Still a terrible time to fire/hire a HC.
Oh, was it Mike Brown that quit against the Celtics?
and wait, when did LeBron become the greatest player in the NBA? is 1 > 5 now? According to Magic:
“There’s always going to be guys who win championships in the NBA,
except LeBron,” Johnson said at a recent appearance in Albany, N.Y.,
“Don’t be mad. Everybody asks me who is better
between Kobe or LeBron. I’m like, are you kidding me? Kobe has five
championships and LeBron has zero.”
Let’s not pretend that every series of events in sports must have a set narrative. Sometimes guys get hot. And they shot 45% from 3 as a team,
Even well after the fact, I have still yet to hear what specific adjustments should have been made. We tried many different things that series, we tried every big man we had on Howard, we doubled him, we singled him to stay out on the shooters, we rotated who was on Turkoglu (the main ballhandler). They still made shots. Hey, it happens.
they should have unveiled the five finger death punch for those guys, or the old school jewel jab from Mortal Kombat 3
that series just ruined my summer. They did try almost everything and those stupid mfers kept hitting shots. It was nauseating. They needed to slide a foot under Turkoglu’s or Howard’s feet when they came up for a rebound, to get them to roll an ankle or something. What they needed was Bill Laimbeer (yeah I know, he sucked, but when he was on your team, he was awesome).
Forgive me if my memory is bad but didn’t the Cav’s back court rotation consist of Williams, West, Szczerbiak, Pavlovic, and Gibson? West was an adequate defender but I’m not sure I’d use that term for the rest of the bunch. I’m not sure that there was enough talent there to be helped by adjustments.
the problem was that we had to sag in for howard. and then their outside guys got hot. happens.
in response, we brought in fat shaq to make life harder for howard (so we could be perimeter D). that was the ONLY reason we brought in shaq; guard howard was the ONLY REASON gilbert plunked down $20M.
what pissed me off about brown was that he is the one who insisted on running the offense through shaq against boston that year. it was really really dumb.
the 2 things I’ll remember most from that series is that Delonte had a loose ball just graze his fingertips that would have sealed a win (and I still think the series).
and that Rashard Lewis PED suspension got leaked directly after they finished us off.
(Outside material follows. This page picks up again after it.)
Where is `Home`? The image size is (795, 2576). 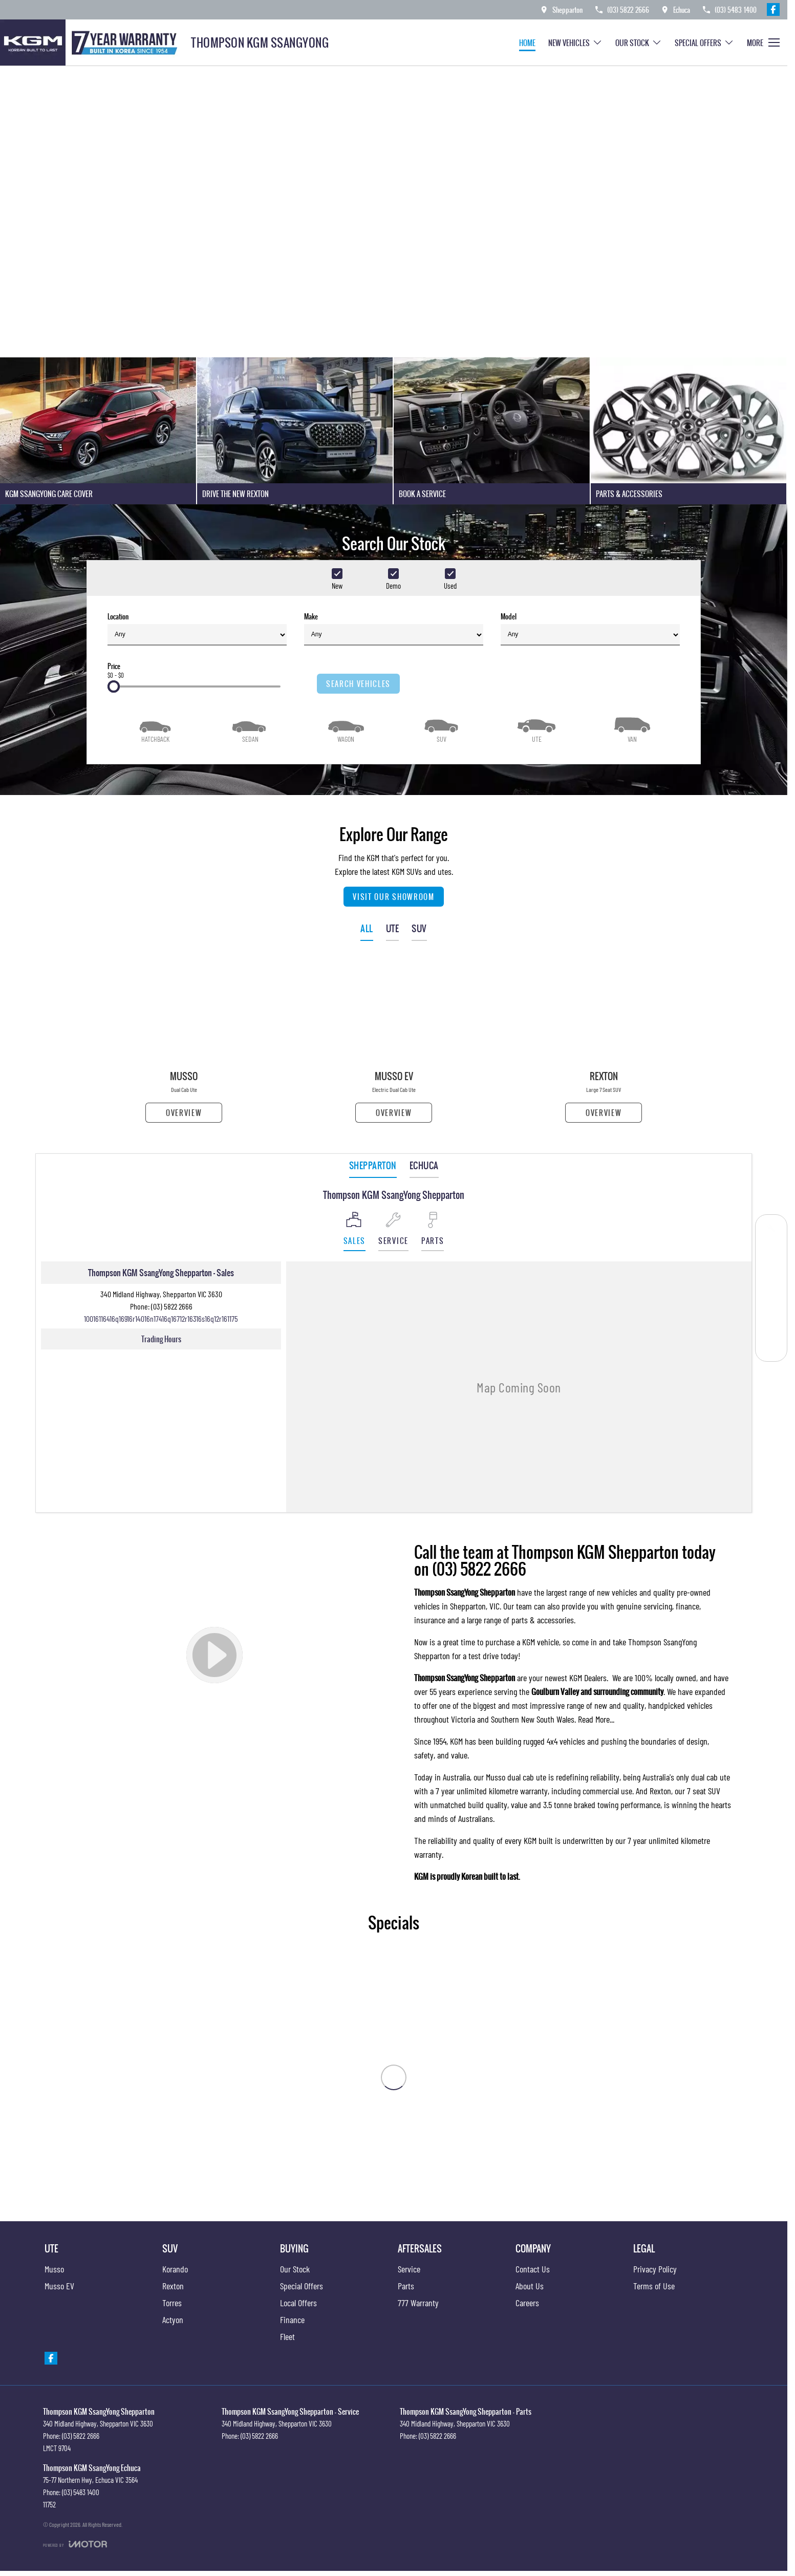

I’m not sure he was the one who insisted it. Maybe, but it was more than clear that Brown was not given any room to stand his ground while here. Gilbert’s only plan was placate Lebron at every turn, and he Jerry Jones-ed his way through that process. By the end of the run, it was obvious that Brown was not actually in charge of the team. The guy who got Pavlovic and Gooden to play sound defense was really the same guy who kept running Jamison out there to get torched? I have a hard time believing that.
the one thing I’ll remember more than anything else about him is that Mike Brown got Wally Sczerbiak to play defense. It was just one series (vs. Ray Allen), but Wally was hustling and running and doing his best to stay with him and doing an okay job.
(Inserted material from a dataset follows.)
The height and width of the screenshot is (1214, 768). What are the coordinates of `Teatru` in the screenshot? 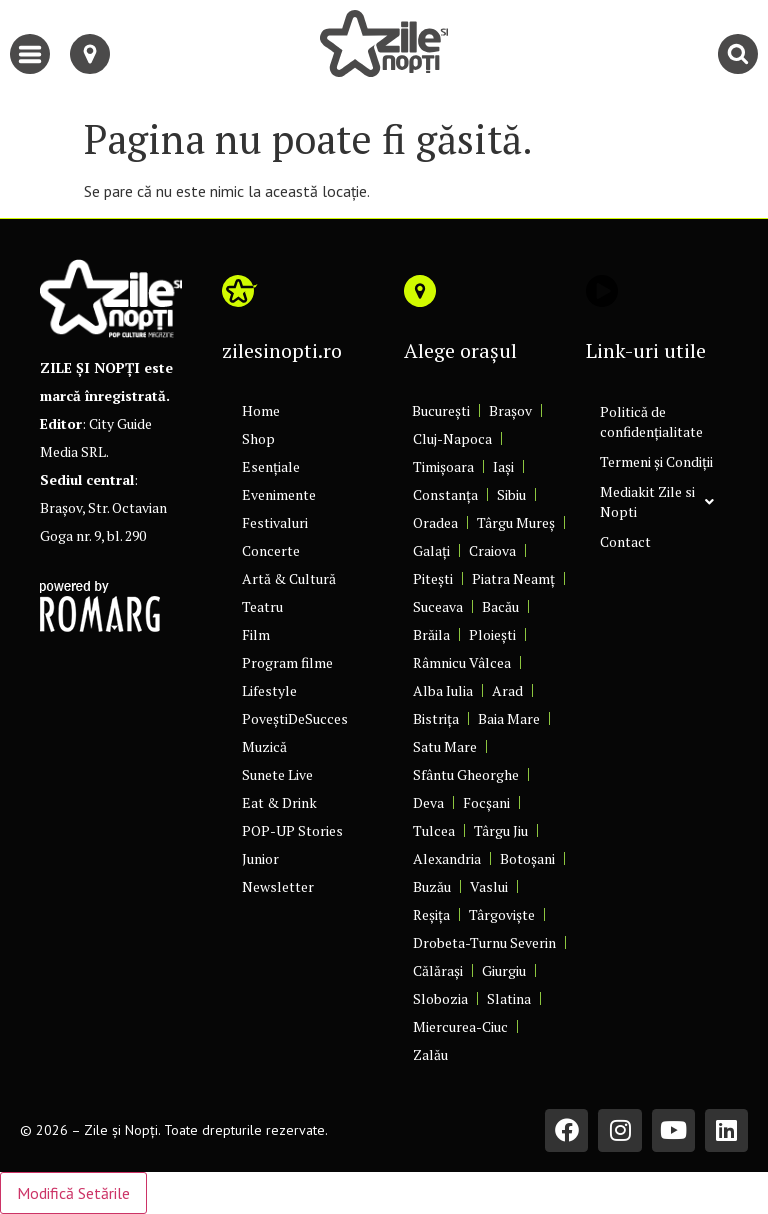 It's located at (262, 606).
If my memory is correct, Brown had LeBron guard the Magic guards rather than Turkoglu. This was his most significant failure in my view. If Howard was going to get is, we needed to be in the face of their shooters.
Watching him stand on the sideline with that blank open-mouth look of utter confusion game after game was infuriating. Or seeing him looking into the stands during timeouts was even worse. I laughed out loud when the Lakers hired him.
There is plenty of room to attack the messenger here, but we levied the exact same criticisms multiple times in past years.